Eight months later I played some Dead Island co-op with Tim while he was working on his review and was blown away by what the game had evolved into. The detailed environments were massive and encouraged exploration, and the melee combat that I had scoffed at was visceral, nuanced, and supremely satisfying.

Best of all, zombies are once again formidable foes, which make them as scary as they are deadly. Stumble into a lone undead corpse, and you're probably okay, but if there's more than a few, you'd better run for your life. In most zombie games the undead are weapon fodder, but Dead Island reintroduces players to the "survival" side of survival horror.

Dead Island wasn't a perfect game by any means, but it's probably my favorite zombie game of all time. In a way, I'm glad it fell off of my radar so that I could go into it without any real expectations. For better or worse, the same wouldn't be true for a Dead Island sequel – which is something I'm praying Techland is working on.

Dark Souls
When I first heard about Demon's Souls, I thought it sounded stupid. Some people feel the need to play punishingly hard games in an attempt prove their worth as gamers, but not me. Long ago I stopped butting my head up against games that are too difficult – if I struggle with a game to the point where I'm more frustrated than entertained by it, I either turn the difficulty down or stop playing. In contrast, the community that formed around Demon's Souls sounded downright masochistic. I didn't think twice about skipping it.

Dark Souls was also on my list of games to not give a crap about, but it had one intriguing twist that its predecessor lacked: it was open-world. It also came out a month before Skyrim, and I was craving a large-scale RPG to sink my teeth into. So, I took a chance on a game I would have otherwise never played. I'm extremely glad I did, though I wasn't at first.

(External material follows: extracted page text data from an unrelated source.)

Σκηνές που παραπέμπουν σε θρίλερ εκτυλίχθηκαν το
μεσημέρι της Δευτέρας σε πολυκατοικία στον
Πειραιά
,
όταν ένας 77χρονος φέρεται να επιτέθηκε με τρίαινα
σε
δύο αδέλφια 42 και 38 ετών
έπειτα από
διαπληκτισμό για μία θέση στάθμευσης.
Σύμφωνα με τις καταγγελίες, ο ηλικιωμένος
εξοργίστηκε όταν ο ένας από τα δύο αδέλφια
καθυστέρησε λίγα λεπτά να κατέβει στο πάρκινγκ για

At first I hated Dark Souls. The notorious difficulty lived up to its reputation, and the perfect storm of death penalties (you lose your progress, souls – which serve as your currency and XP, and all of your enemies respawn) abruptly ended my first night of play in a flurry of obscenities.

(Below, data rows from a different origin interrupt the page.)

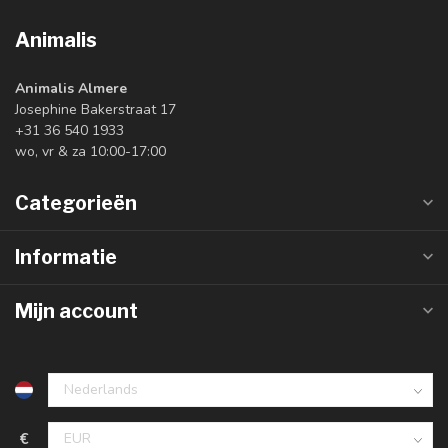
Animalis
Animalis Almere
Josephine Bakerstraat 17
+31 36 540 1933
wo, vr & za 10:00-17:00
Categorieën
Informatie
Mijn account
€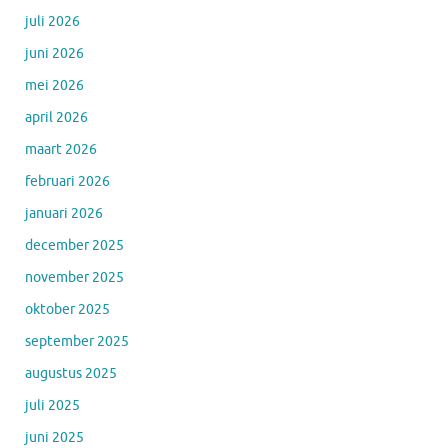
juli 2026
juni 2026
mei 2026
april 2026
maart 2026
februari 2026
januari 2026
december 2025
november 2025
oktober 2025
september 2025
augustus 2025
juli 2025
juni 2025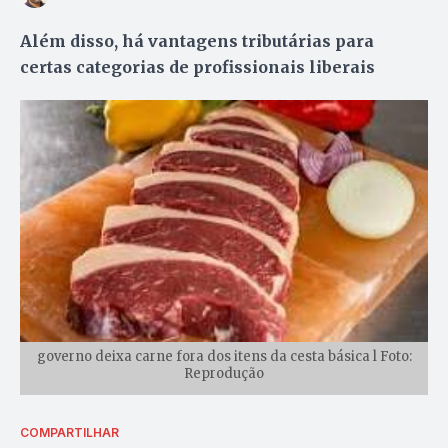
Além disso, há vantagens tributárias para
certas categorias de profissionais liberais
governo deixa carne fora dos itens da cesta básica l Foto:
Reprodução
COMPARTILHAR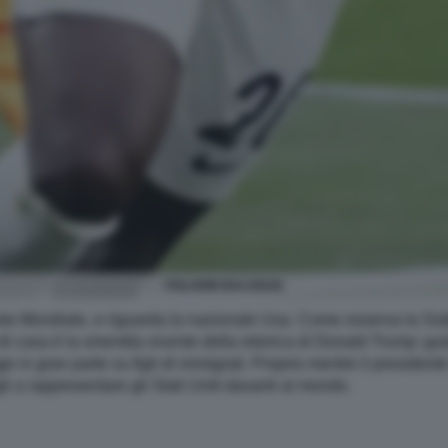
FOLARIN BALOGUN
to Mondiale, e riguarda la nazionale Usa. Come osserva la Sü
 di casa è la smentita vivente della retorica di Donald Trump: g
e in gran parte su figli di immigrati. Proprio mentre il presidente
gli a rappresentare gli Stati Uniti davanti al mondo.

But the next day I wanted to play more. Returning to the game, I triumphed over the previous night's obstacle (that stupid bridge monster), only to have my will crushed and night ruined again by another overpowered foe (that stupid armored boar). The game wasn't just difficult – the core structure felt totally broken.

And yet like Bill Murray in Groundhog's Day, I awoke the following day destined to do it all over again. But by that point something had clicked. I was playing the game differently (more cautiously and deliberately than any other action game), I had conquered a small section of Dark Souls' world, and I was no longer put off by the challenge, but enthralled by it. I still think the soul system breaks the game somewhat, but my enjoyment of Dark Souls now vastly outweighs my frustration with it, and I look forward to (and slightly dread) spending many more hours in From Software's creative and memorable world.